How can you tell a story by looking at your Analytics numbers? What data should you analyze first?
It is important not to get overwhelmed with your data. To be able to tell a holistic story by looking at your reports, it is crucial to ask the correct questions.
The ability to succeed with your collected data means identifying the key analysis points and not getting lost in the maze of numerous metrics and dimensions.
Moreover, it is important to learn to understand how your business realities are reflected in Analytics numbers.
🚨 Note: In case you are still wondering if it’s time to switch to GA4, check out opinions from measurement 14 experts.
In this post, we will cover 10 GA4 metrics that should be the pillars of your comprehensive data analysis.
What is a metric?
A metric is a quantitative measurement represented as a sum or ratio.

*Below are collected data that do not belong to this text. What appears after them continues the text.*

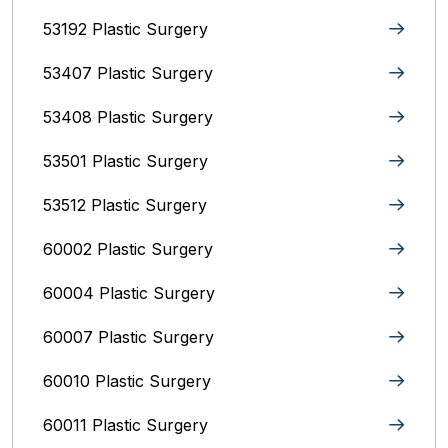
53192 Plastic Surgery
53407 Plastic Surgery
53408 Plastic Surgery
53501 Plastic Surgery
53512 Plastic Surgery
60002 Plastic Surgery
60004 Plastic Surgery
60007 Plastic Surgery
60010 Plastic Surgery
60011 Plastic Surgery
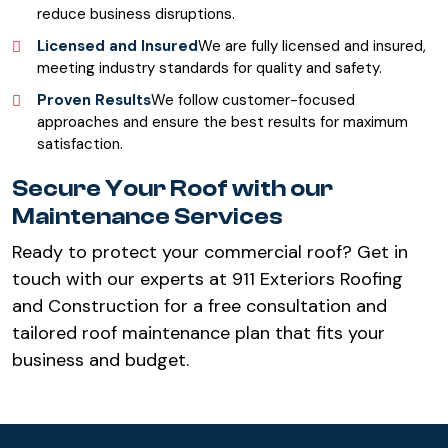
reduce business disruptions.
Licensed and Insured
We are fully licensed and insured,
meeting industry standards for quality and safety.
Proven Results
We follow customer-focused
approaches and ensure the best results for maximum
satisfaction.
Secure Your Roof with our
Maintenance Services
Ready to protect your commercial roof? Get in
touch with our experts at 911 Exteriors Roofing
and Construction for a free consultation and
tailored roof maintenance plan that fits your
business and budget.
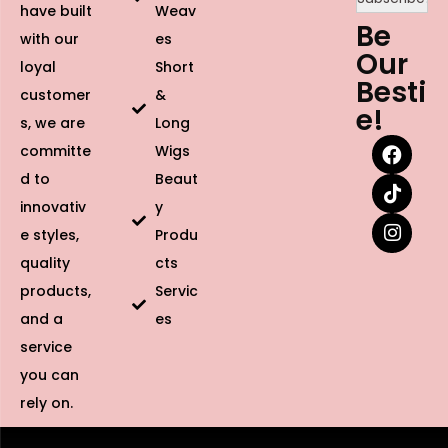
have built
Weav
Be
with our
es
Our
loyal
Short
Besti
customer
&
e!
s, we are
Long
committe
Wigs
d to
Beaut
innovativ
y
e styles,
Produ
quality
cts
products,
Servic
and a
es
service
you can
rely on.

In other words, a metric is a set of numbers in Analytics giving you information about your webpage.
In this way, you can clearly outline the strengths and weaknesses of your business and identify the aspects to be improved.
If you know how to read a report based on these numbers, you can bring your business to the next level.
GA4 offers so many metrics to be tracked, but how can you focus on the most relevant ones?
We have outlined an overview of the metrics that can help you provide valuable insight into your business performance:
- Engagement Rate
- Average Engagement Time
- Event Count
- Lifetime Value
- Total Revenue
- Advertiser Ads Clicks
The GA4 users metric is a key metric allowing you to understand your target audience. It displays the total number of unique users who interacted with your webpage.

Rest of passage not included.